Audio By Carbonatix
With a filthy nation, even the blessing of rains becomes a curse. That is what happened last year. Hundreds of citizens lost their lives through a nationwide cholera outbreak.
It was an outbreak which was rivaled only by a similar one 30 years ago. We lambasted officials; cried with the deceased families but left our evironments just as dirty or even worse than last year.
Consistently, the Ghana Health service kept warning about the exposed over-flowing waste collection containers, consistently we kept our bins overflowing with filth.
The rains are due in June and it has given its warning even this month with some reported floods.

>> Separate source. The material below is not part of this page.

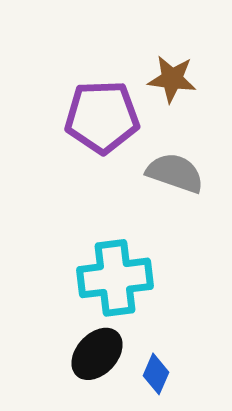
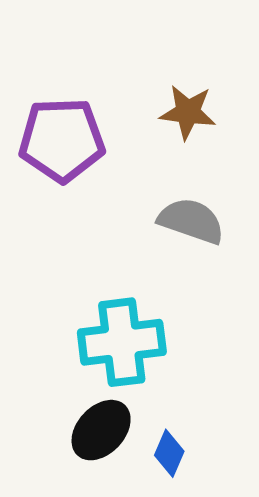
purple pentagon: (102, 117) -> (62, 140), moved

Yet for local governance system, hearing, learning, preparing is a quality fit for anybody except us.
For the 150 who died last year because of cholera, the number is not a disincentive enough for change.
Cholera came, saw our filth, conquered our health system and it looks like the fatal music has been set to replay.
Unless somebody can take the system by the scruff of the neck and get some results, more will die this year.
In this photo making rounds on social media, Kaneshie Market is walled with waste. The market is a nerve center for commercial and transport activity in Accra. Apparently the filth is being cleared. But how could we allow waste this dangerous to sit around our markets?
When people come to buy and board, they will be buying and boarding with more than just food or goods. They will be buying cholera and paying for their deaths.